The run-llama team, developers of the LlamaIndex framework, published LiteParse, a standalone open-source document parser built for fully local, offline use without cloud dependencies. The repository had accumulated 3,500 GitHub stars and 221 forks as of early April 2026, indicating broad early adoption among developers building document-processing workflows.

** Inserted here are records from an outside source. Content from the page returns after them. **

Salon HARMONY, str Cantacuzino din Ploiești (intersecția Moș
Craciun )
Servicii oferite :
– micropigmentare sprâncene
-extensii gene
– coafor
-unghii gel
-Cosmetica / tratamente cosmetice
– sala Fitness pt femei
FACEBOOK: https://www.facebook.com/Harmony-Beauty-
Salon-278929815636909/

- LiteParse runs entirely on-device using PDF.js for spatial text extraction and Tesseract.js for OCR — no internet connection or API keys required
- Text output includes precise bounding box coordinates per text block, enabling layout-aware downstream processing
- Supports PDF, DOCX, XLSX, PPTX, and image formats, with CLI-based batch processing for entire directories
- External OCR engines including EasyOCR and PaddleOCR can replace the built-in Tesseract.js via a standardized HTTP API
What Happened
The run-llama organization, maintainers of the LlamaIndex framework, released LiteParse as a dedicated open-source document parsing tool, hosted at github.com/run-llama/liteparse under the Apache 2.0 license. The project documentation describes it as “a standalone OSS PDF parsing tool focused exclusively on fast and light parsing.” Author details for the initial release were not available at time of publication.

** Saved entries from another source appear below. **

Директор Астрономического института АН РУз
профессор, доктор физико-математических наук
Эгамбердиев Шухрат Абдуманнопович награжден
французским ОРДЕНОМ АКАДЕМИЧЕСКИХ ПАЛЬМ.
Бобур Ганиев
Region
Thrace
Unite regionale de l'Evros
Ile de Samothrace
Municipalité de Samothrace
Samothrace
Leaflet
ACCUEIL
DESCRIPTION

The repository contains 294 commits and reached 3,500 stars and 221 forks as of early April 2026. A dataset_eval_utils module is present in the repository structure, suggesting the team built evaluation tooling to assess parsing quality, though the specific benchmarks used were not detailed in the publicly available documentation.
Why It Matters
PDF parsing is a foundational step in retrieval-augmented generation (RAG) pipelines: poor text extraction degrades chunk quality and retrieval accuracy downstream. Most widely-used parsers either call cloud APIs — including the run-llama team’s own LlamaParse service — or require complex server-side dependencies that complicate local deployment.
LiteParse positions itself as a zero-dependency local alternative. By using PDF.js, Mozilla’s open-source PDF rendering engine, as its text extraction layer, the tool avoids proprietary rendering dependencies and gains broad platform compatibility. For developers operating under data-residency constraints, building air-gapped systems, or seeking to eliminate per-page parsing costs, a fully on-device parser addresses a gap that cloud-first tools leave open.
Technical Details
LiteParse extracts text with bounding box coordinates — per-block x, y, width, and height values — allowing applications to reconstruct document layout rather than treating output as a flat text stream. Output is available in JSON format, which preserves spatial metadata, or as plain text. Users can target specific page ranges rather than parsing entire documents, reducing processing time for large files.
The built-in OCR pipeline uses Tesseract.js and requires no external installation. The project documentation states that OCR support “works out of the box” with zero setup. Users can disable OCR entirely for text-native PDFs to reduce overhead, select OCR languages, configure the number of parallel worker threads for throughput, and specify custom DPI values for page screenshot generation.
Beyond PDF, LiteParse parses DOCX, XLSX, PPTX, and image files. An OCR_API_SPEC.md file in the repository defines a standardized HTTP interface allowing external OCR servers — such as EasyOCR and PaddleOCR — to substitute for Tesseract.js. The CLI also supports batch processing of entire directories in a single command.
Who’s Affected
JavaScript and TypeScript developers building RAG pipelines or document ingestion systems are the primary audience. LiteParse ships as both a standalone CLI and an npm library, enabling programmatic integration into Node.js applications. Teams subject to data-residency requirements — in healthcare, financial services, or government — gain a parsing option that keeps document contents within their own infrastructure rather than transiting a third-party API.
The tool is cross-platform, supporting Linux, macOS (Intel and ARM64), and Windows. macOS and Linux users can install via Homebrew; others can use npm global install or compile from source.
What’s Next
The repository listed six open issues and five open pull requests as of early April 2026, reflecting an active but still-maturing project. The presence of a formal OCR_API_SPEC.md indicates the team intends to support a broader set of pluggable OCR backends beyond Tesseract.js. The project accepts contributions under its CONTRIBUTING.md guidelines and is maintained under the run-llama GitHub organization alongside LlamaIndex and LlamaParse.